Puis elle ressentit une pointe de mauvaise conscience. Regardant sa main sur le museau de Fanta, elle comprit combien sa jalousie était mesquine.

— Victoria te manque, c’est ça, hein ? chuchota-t-elle en appuyant sa tête contre l’encolure du cheval.

Victoria, qui avait été le responsable de Fanta. Victoria, qui était introuvable depuis plusieurs mois. Victoria, qui avait été — qui était — sa meilleure amie.

— Elle me manque à moi aussi, tu sais.

Tyra sentit la crinière soyeuse du cheval contre sa joue, sans que cela ne lui procure l’apaisement espéré.

Normalement elle aurait dû se trouver en cours de maths ce matin, mais elle n’avait pas eu la force de repousser sa tristesse et de faire bonne figure. Elle avait feint de partir prendre le car scolaire, puis elle s’était réfugiée dans l’écurie, le seul endroit où elle trouvait un peu de consolation. Les adultes ne comprenaient rien. Ils ne voyaient que leur propre inquiétude, leur propre chagrin.

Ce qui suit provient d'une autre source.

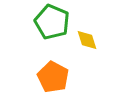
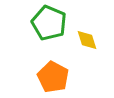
green pentagon: moved 3 px left, 1 px down
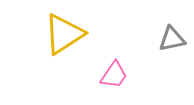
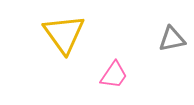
yellow triangle: rotated 33 degrees counterclockwise
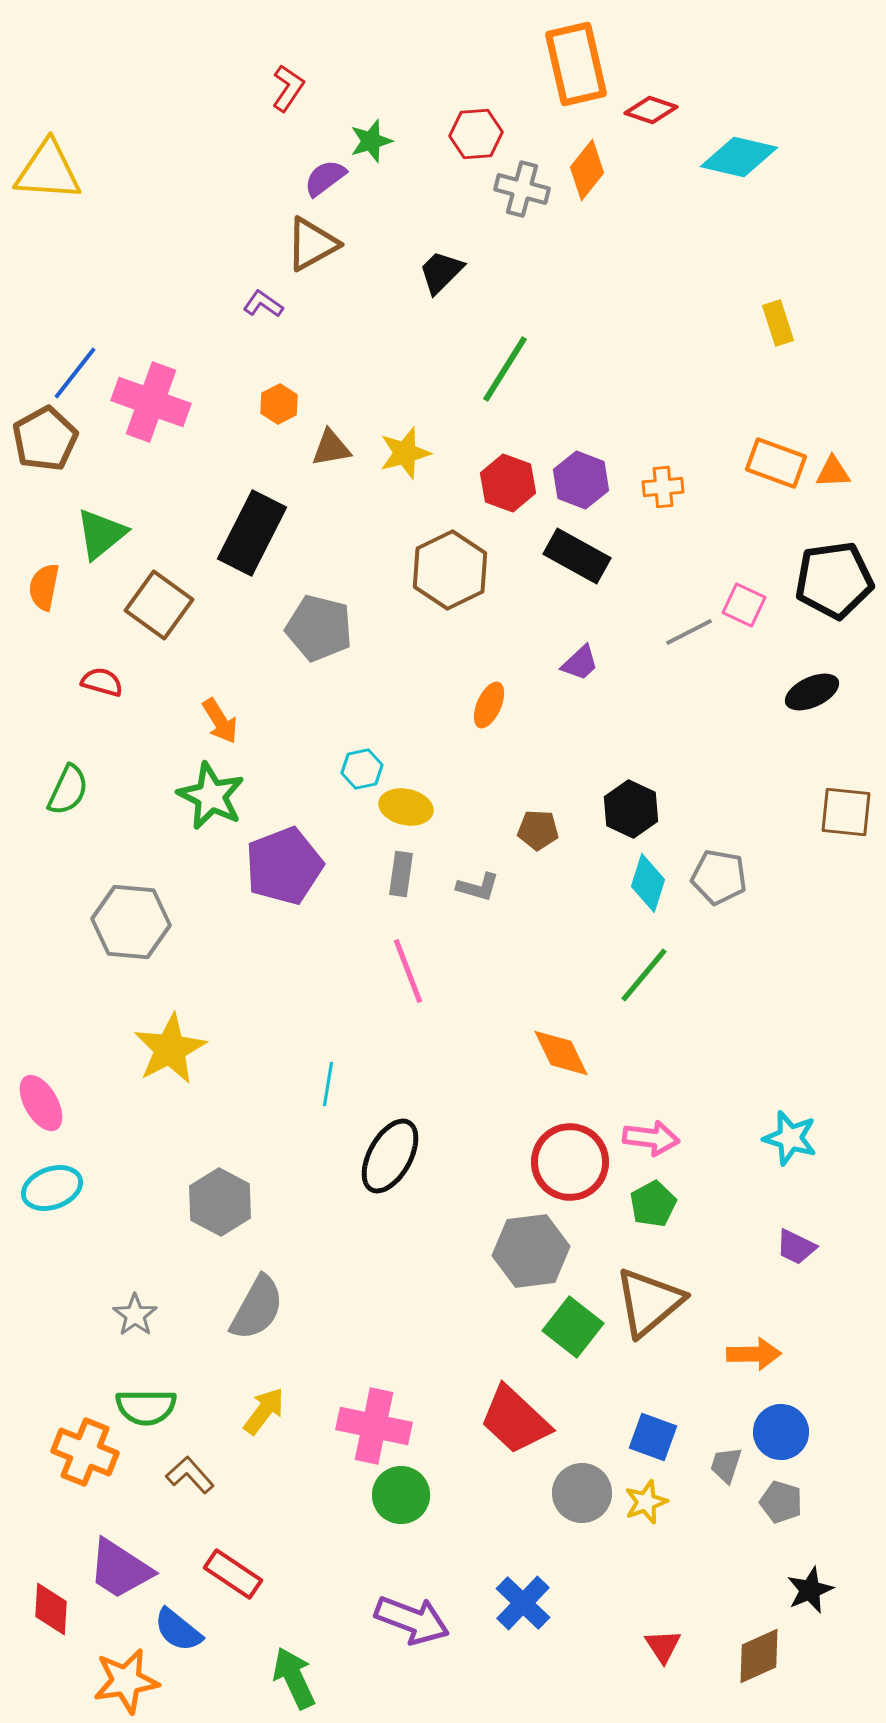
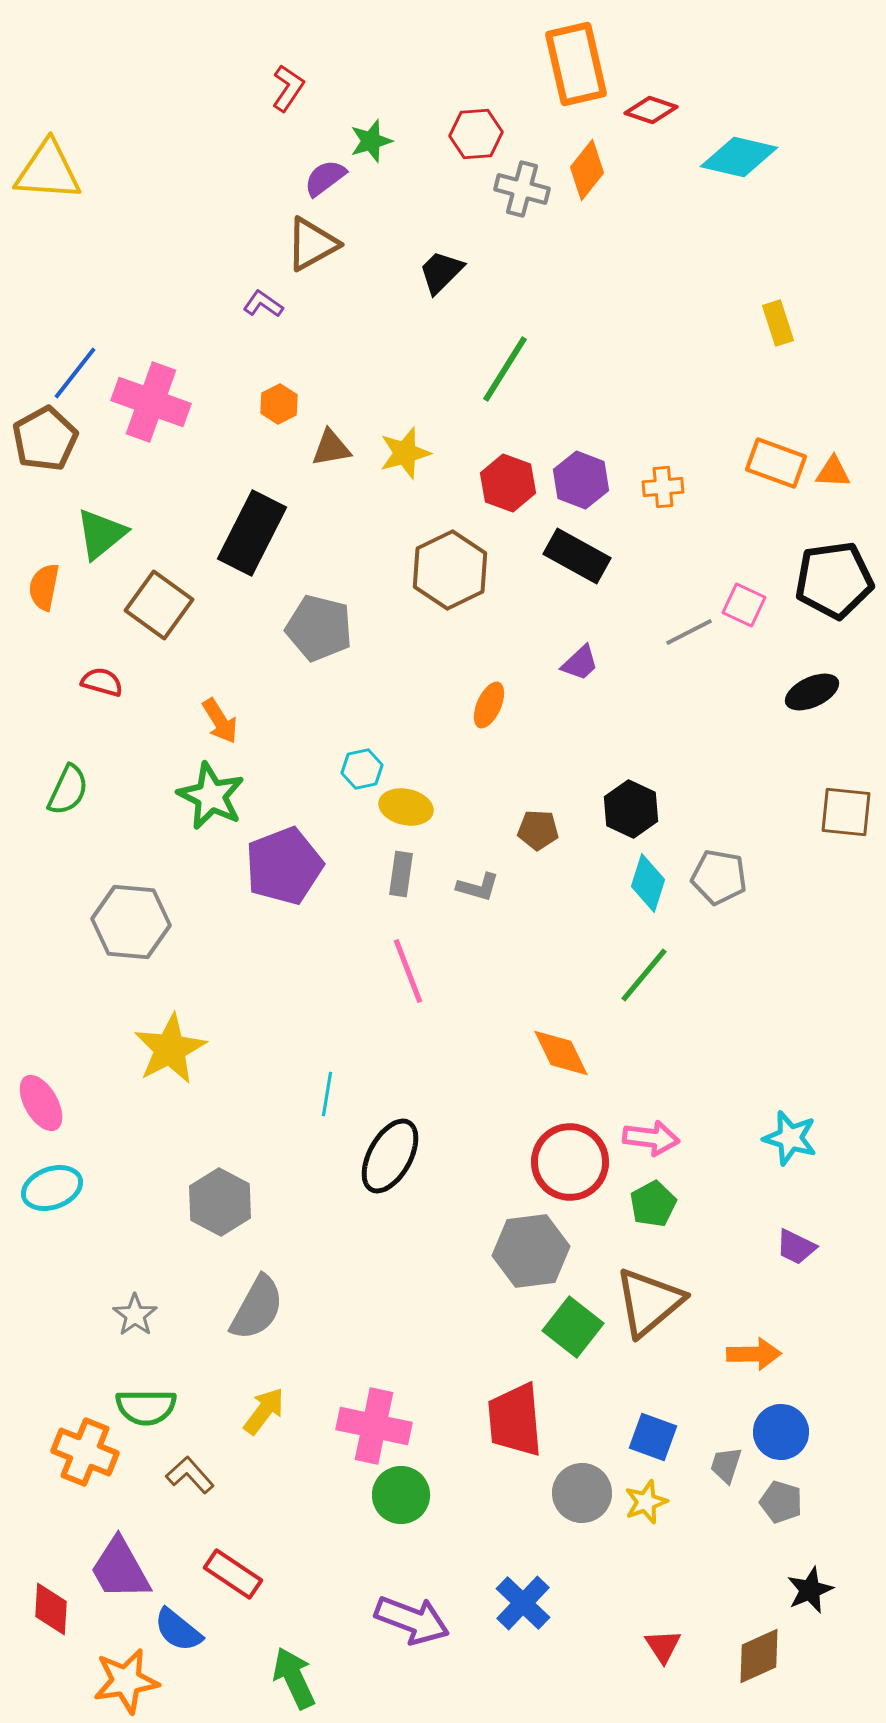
orange triangle at (833, 472): rotated 6 degrees clockwise
cyan line at (328, 1084): moved 1 px left, 10 px down
red trapezoid at (515, 1420): rotated 42 degrees clockwise
purple trapezoid at (120, 1569): rotated 28 degrees clockwise
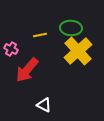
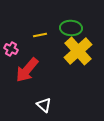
white triangle: rotated 14 degrees clockwise
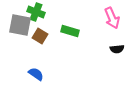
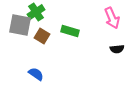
green cross: rotated 36 degrees clockwise
brown square: moved 2 px right
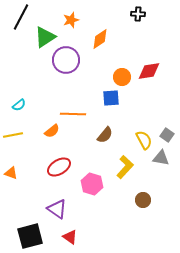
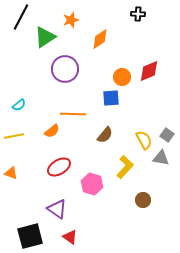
purple circle: moved 1 px left, 9 px down
red diamond: rotated 15 degrees counterclockwise
yellow line: moved 1 px right, 1 px down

Victoria était plus qu’une amie. Elle la considérait comme une sœur. Elles étaient devenues copines dès le premier jour au jardin d’enfants et étaient restées inséparables depuis. Il n’y avait rien qu’elles n’aient partagé. À moins que… Se pouvait-il qu’elle se trompe ? Tyra ne savait plus. Les derniers mois avant la disparition de Victoria, un changement s’était produit. Un mur s’était dressé entre elles. Tyra n’avait pas voulu insister. Elle s’était dit qu’en temps voulu Victoria lui dirait sûrement de quoi il retournait. Puis le temps était passé, et Victoria avait disparu.

— Je suis sûre qu’elle va revenir, dit-elle à Fanta, alors qu’au fond d’elle, elle en doutait.